Throughout his stand-up career, Gillis has joked about how he looks like someone with Down syndrome. In Beautiful Dogs, he defends what could be seen as an offensive stereotype by sharing loving stories about his Uncle Danny, who has Down syndrome. Gillis confides that having a relative with special needs is “very scary at first,” until you realize that that person is perhaps your best and most lovable family member.
Gillis has also maintained his love of Donald Trump but couched it in terms of Trump as a funny personality, and not as a politician or president. He employs a slick and funny Trump impersonation, one that could have landed him at the center of the country’s most popular sketch show after Alec Baldwin stepped down from his guest-starring perch.
Would that weekly TV presence have made Gillis a bigger star than he is now? Even the best comedians sometimes have less than stellar track records on SNL, as the size and structure of the show doesn’t always make room for everyone to shine (see: Sarah Silverman, Janeane Garofalo, Chris Rock, or Rob Riggle, whose style and profile perhaps matches Gillis most similarly). And had Gillis stuck around as an SNL cast member, what would that mean for James Austin Johnson who landed the coveted Trump role in 2021? Since Johnson does a great Joe Biden impersonation as well, that left one less reason to keep Alex Moffat around in 2022, even though Moffat had just won the Biden role after Jim Carrey’s ill-fated cameo came to an end following the 2020 election.

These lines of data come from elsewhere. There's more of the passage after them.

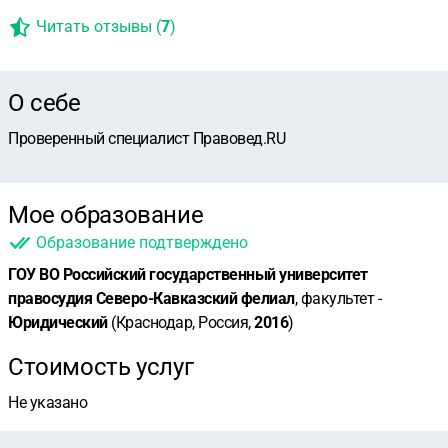
Читать отзывы (
7
)
О себе
Проверенный специалист Правовед.RU
Мое образование
Образование подтверждено
ГОУ ВО Российский государственный университет
правосудия Северо-Кавказский фелиал
, факультет -
Юридический
(Краснодар, Россия,
2016
)
Стоимость услуг
Не указано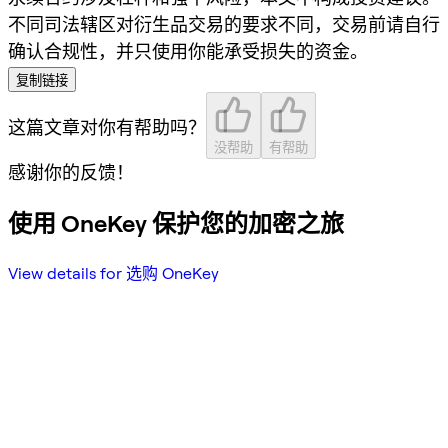
不同司法辖区对衍生品交易的要求不同，交易前请自行
确认合规性，并只使用你能承受损失的资金。
复制链接
这篇文章对你有帮助吗？
没帮助
有帮助
感谢你的反馈！
使用 OneKey 保护您的加密之旅
View details for 选购 OneKey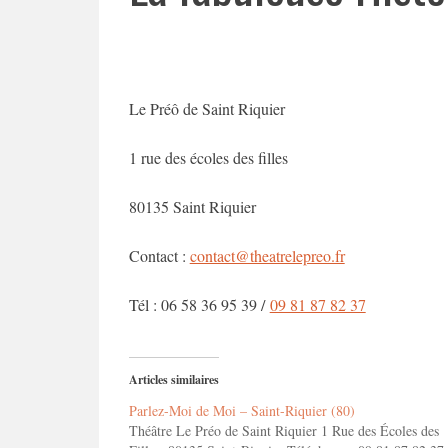
Le Préô de Saint Riquier
1 rue des écoles des filles
80135 Saint Riquier
Contact :
contact@theatrelepreo.fr
Tél : 06 58 36 95 39 /
09 81 87 82 37
Articles similaires
Parlez-Moi de Moi – Saint-Riquier (80)
Théâtre Le Préo de Saint Riquier 1 Rue des Écoles des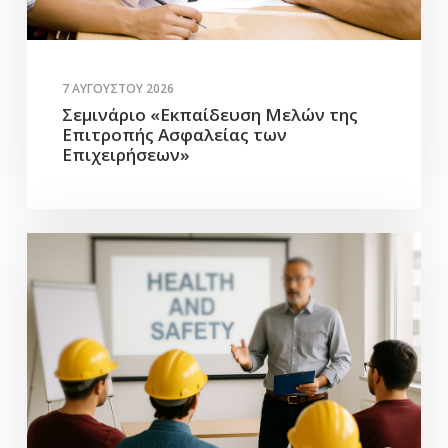
7 ΑΥΓΟΎΣΤΟΥ 2026
Σεμινάριο «Εκπαίδευση Μελών της
Επιτροπής Ασφαλείας των
Επιχειρήσεων»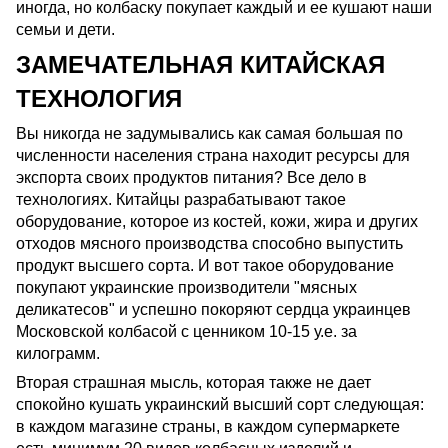
иногда, но колбаску покупает каждый и ее кушают наши
семьи и дети.
ЗАМЕЧАТЕЛЬНАЯ КИТАЙСКАЯ
ТЕХНОЛОГИЯ
Вы никогда не задумывались как самая большая по
численности населения страна находит ресурсы для
экспорта своих продуктов питания? Все дело в
технологиях. Китайцы разрабатывают такое
оборудование, которое из костей, кожи, жира и других
отходов мясного производства способно выпустить
продукт высшего сорта. И вот такое оборудование
покупают украинские производители "мясных
деликатесов" и успешно покоряют сердца украинцев
Московской колбасой с ценником 10-15 у.е. за
килограмм.
Вторая страшная мысль, которая также не дает
спокойно кушать украинский высший сорт следующая:
в каждом магазине страны, в каждом супермаркете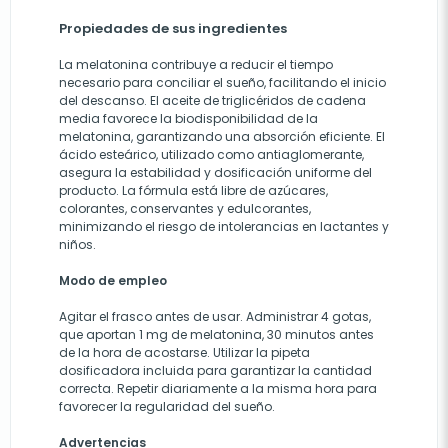
Propiedades de sus ingredientes
La melatonina contribuye a reducir el tiempo
necesario para conciliar el sueño, facilitando el inicio
del descanso. El aceite de triglicéridos de cadena
media favorece la biodisponibilidad de la
melatonina, garantizando una absorción eficiente. El
ácido esteárico, utilizado como antiaglomerante,
asegura la estabilidad y dosificación uniforme del
producto. La fórmula está libre de azúcares,
colorantes, conservantes y edulcorantes,
minimizando el riesgo de intolerancias en lactantes y
niños.
Modo de empleo
Agitar el frasco antes de usar. Administrar 4 gotas,
que aportan 1 mg de melatonina, 30 minutos antes
de la hora de acostarse. Utilizar la pipeta
dosificadora incluida para garantizar la cantidad
correcta. Repetir diariamente a la misma hora para
favorecer la regularidad del sueño.
Advertencias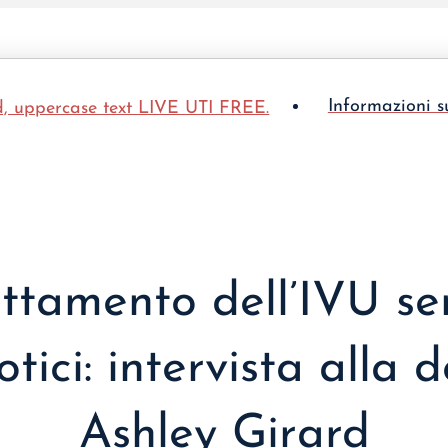
Informazioni s
ttamento dell’IVU s
otici: intervista alla d
Ashley Girard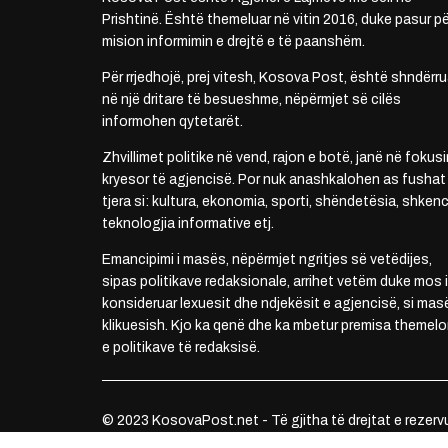
Prishtinë. Është themeluar në vitin 2016, duke pasur pë
mision informimin e drejtë e të paanshëm.
Për rrjedhojë, prej vitesh, Kosova Post, është shndërru
në një dritare të besueshme, nëpërmjet së cilës
informohen qytetarët.
Zhvillimet politike në vend, rajon e botë, janë në fokusi
kryesor të agjencisë. Por nuk anashkalohen as fushat
tjera si: kultura, ekonomia, sporti, shëndetësia, shkenc
teknologjia informative etj.
Emancipimi i masës, nëpërmjet ngritjes së vetëdijes,
sipas politikave redaksionale, arrihet vetëm duke mos i
konsideruar lexuesit dhe ndjekësit e agjencisë, si mas
klikuesish. Kjo ka qenë dhe ka mbetur premisa themelo
e politikave të redaksisë.
© 2023 KosovaPost.net - Të gjitha të drejtat e rezerv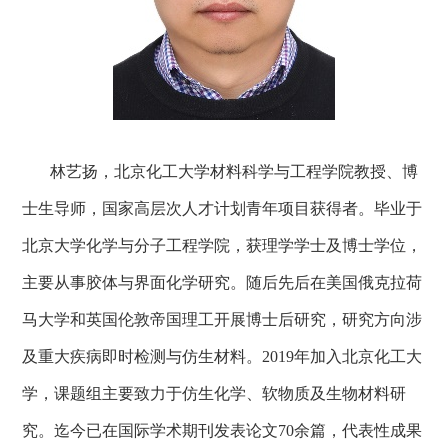
林艺扬，北京化工大学材料科学与工程学院教授、博
士生导师，国家高层次人才计划青年项目获得者。毕业于
北京大学化学与分子工程学院，获理学学士及博士学位，
主要从事胶体与界面化学研究。随后先后在美国俄克拉荷
马大学
和英国
伦敦帝国理工
开展博士后研究，研究方向涉
及重大疾病即时检测与仿生材料。
2019
年加入
北京化工大
学
，课题组主要致力于仿生化学、软物质及生物材料研
究。迄今已在国际学术期刊发表论
文
70
余篇，代表性成果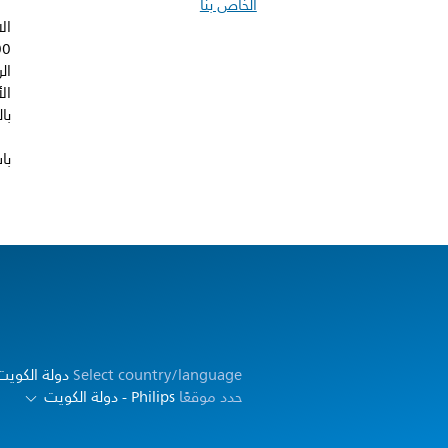
الخاص بنا
ال
ال
با
با
Select country/language
دولة الكويت 
حدد موقعًا
Philips - دولة الكويت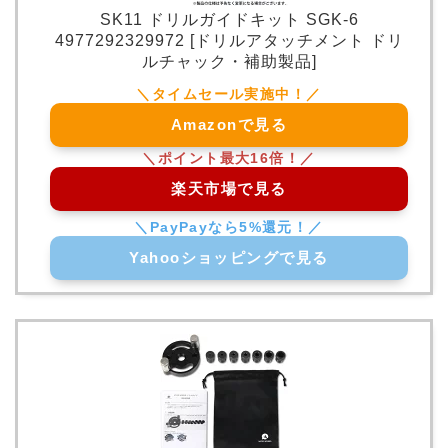
SK11 ドリルガイドキット SGK-6
4977292329972 [ドリルアタッチメント ドリ
ルチャック・補助製品]
Amazonで見る
楽天市場で見る
Yahooショッピングで見る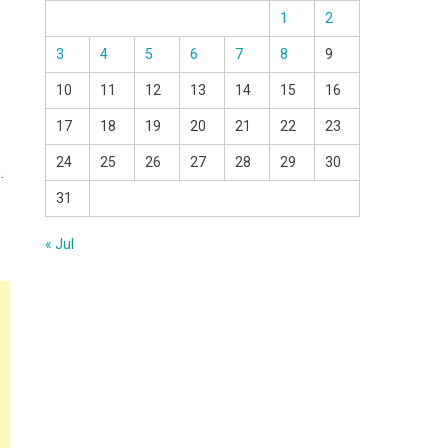
1
2
3
4
5
6
7
8
9
10
11
12
13
14
15
16
17
18
19
20
21
22
23
24
25
26
27
28
29
30
.
31
« Jul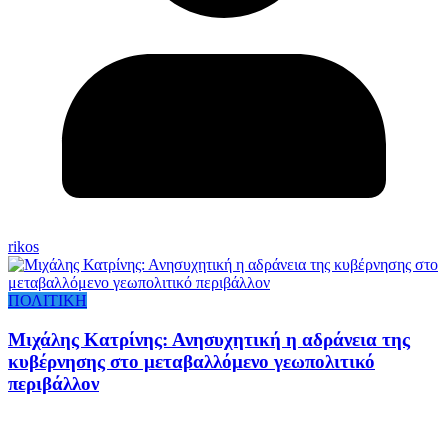
rikos
ΠΟΛΙΤΙΚΗ
Μιχάλης Κατρίνης: Ανησυχητική η αδράνεια της
κυβέρνησης στο μεταβαλλόμενο γεωπολιτικό
περιβάλλον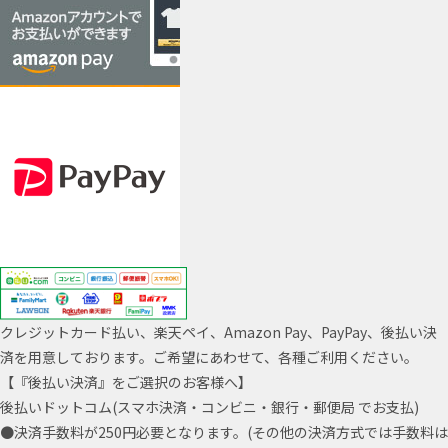
クレジットカード払い、楽天ペイ、Amazon Pay、PayPay、後払い決
済を用意しております。ご希望にあわせて、各種ご利用ください。
【『後払い決済』をご選択のお客様へ】
後払いドットコム(スマホ決済・コンビニ・銀行・郵便局 でお支払)
●決済手数料が250円必要となります。(その他の決済方式では手数料は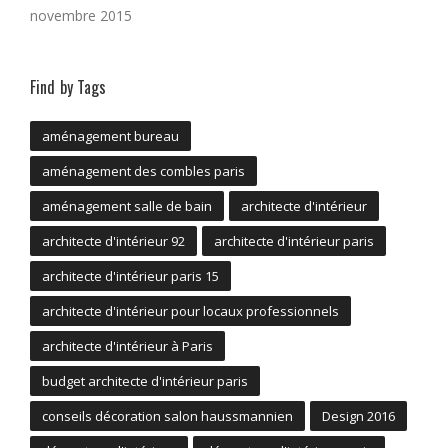
novembre 2015
Find by Tags
aménagement bureau
aménagement des combles paris
aménagement salle de bain
architecte d'intérieur
architecte d'intérieur 92
architecte d'intérieur paris
architecte d'intérieur paris 15
architecte d'intérieur pour locaux professionnels
architecte d'intérieur à Paris
budget architecte d'intérieur paris
conseils décoration salon haussmannien
Design 2016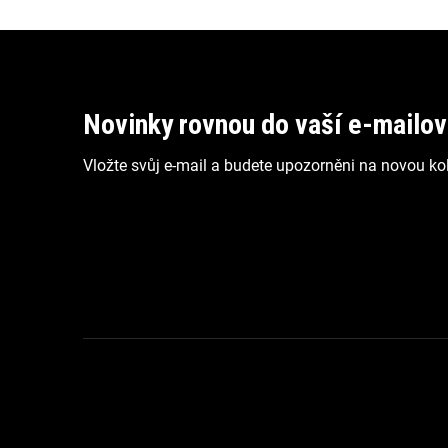
Z
á
p
Novinky rovnou do vaší e-mailo
a
Vložte svůj e-mail a budete upozorněni na novou kol
t
í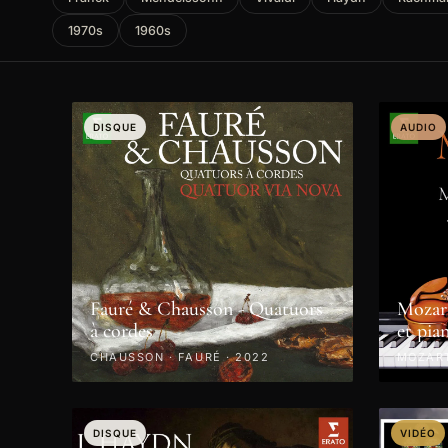
1970s
1960s
DISQUE
AUDIO
Fauré & Chausson - Quatuors
Mozart
à cordes
et pia
CHAUSSON · FAURÉ · 2022
MOZART
DISQUE
VIDÉO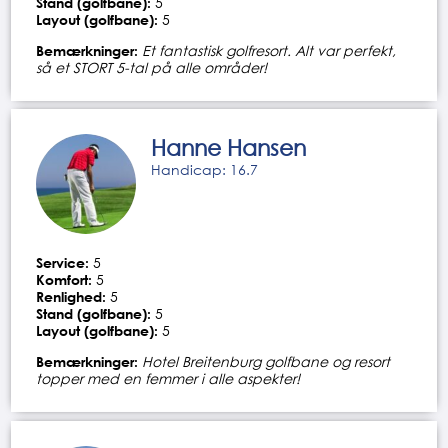
Stand (golfbane):
5
Layout (golfbane):
5
Bemærkninger:
Et fantastisk golfresort. Alt var perfekt,
så et STORT 5-tal på alle områder!
Hanne Hansen
Handicap: 16.7
Service:
5
Komfort:
5
Renlighed:
5
Stand (golfbane):
5
Layout (golfbane):
5
Bemærkninger:
Hotel Breitenburg golfbane og resort
topper med en femmer i alle aspekter!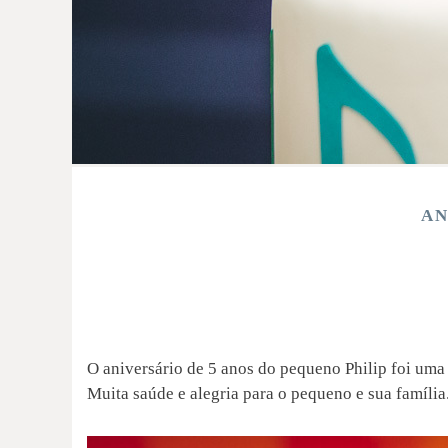
AN
O aniversário de 5 anos do pequeno Philip foi uma
Muita saúde e alegria para o pequeno e sua família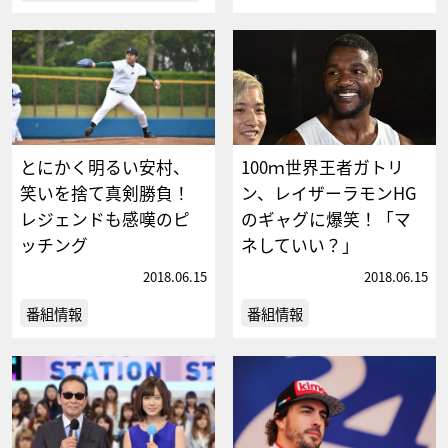
とにかく明るい安村、
100ｍ世界王者ガトリ
笑いを捨て真剣勝負！
ン、レイザーラモンHG
レジェンドも感嘆のピ
のギャグに爆笑！「マ
ッチング
ネしていい？」
2018.06.15
2018.06.15
番組情報
番組情報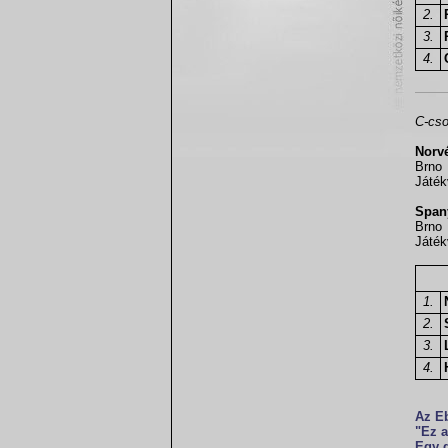
2.
3.
4.
C-cso
Norvé
Brno
Játék
Spany
Brno
Játék
1.
2.
3.
4.
Az Eb
"Ez a
Egy 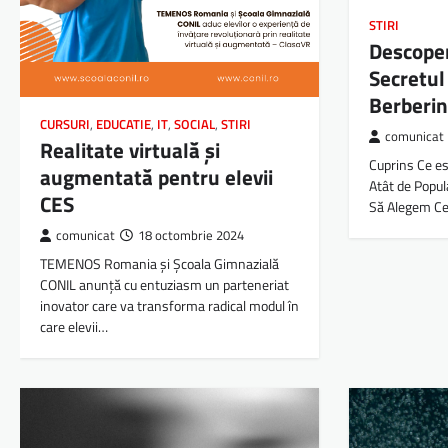
STIRI
Descoper
Secretul
Berberin
CURSURI
,
EDUCATIE
,
IT
,
SOCIAL
,
STIRI
comunicat
Realitate virtuală și
Cuprins Ce es
augmentată pentru elevii
Atât de Popul
CES
Să Alegem C
comunicat
18 octombrie 2024
TEMENOS Romania și Școala Gimnazială
CONIL anunță cu entuziasm un parteneriat
inovator care va transforma radical modul în
care elevii…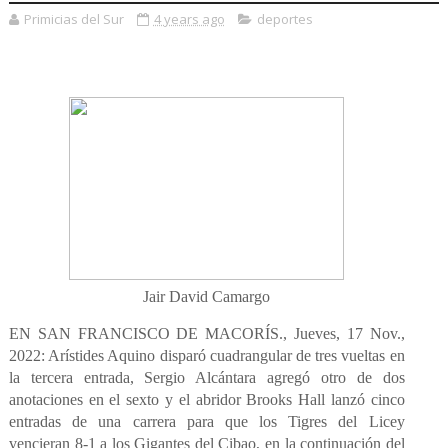
Primicias del Sur
4 years ago
deportes
Jair David Camargo
EN SAN FRANCISCO DE MACORÍS., Jueves, 17 Nov.,
2022: Arístides Aquino disparó cuadrangular de tres vueltas en
la tercera entrada, Sergio Alcántara agregó otro de dos
anotaciones en el sexto y el abridor Brooks Hall lanzó cinco
entradas de una carrera para que los Tigres del Licey
vencieran 8-1 a los Gigantes del Cibao, en la continuación del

But it wasn’t meant to be. Gillis didn’t deliver the apology Lorne Michaels and NBC demanded, nor did he think to purge his problematic podcasts from the internet before NBC announced his hiring.
Some critics have suggested he’s not entirely to blame, either—that perhaps SNL and NBC should’ve done a more thorough background check and avoided any whiff of tabloid fodder. Even some former SNL greats think so. Just last month, Gillis appeared on the Fly On The Wall podcast hosted by Dana Carvey and David Spade. Carvey not only reminisced about his own past problematic characters (including at least one racist Asian caricature he did on SNL), but also suggested what the show could do to avoid another potential cast member getting canceled before their debut.
“If you have a problem with someone, don’t let them audition,” Carvey said.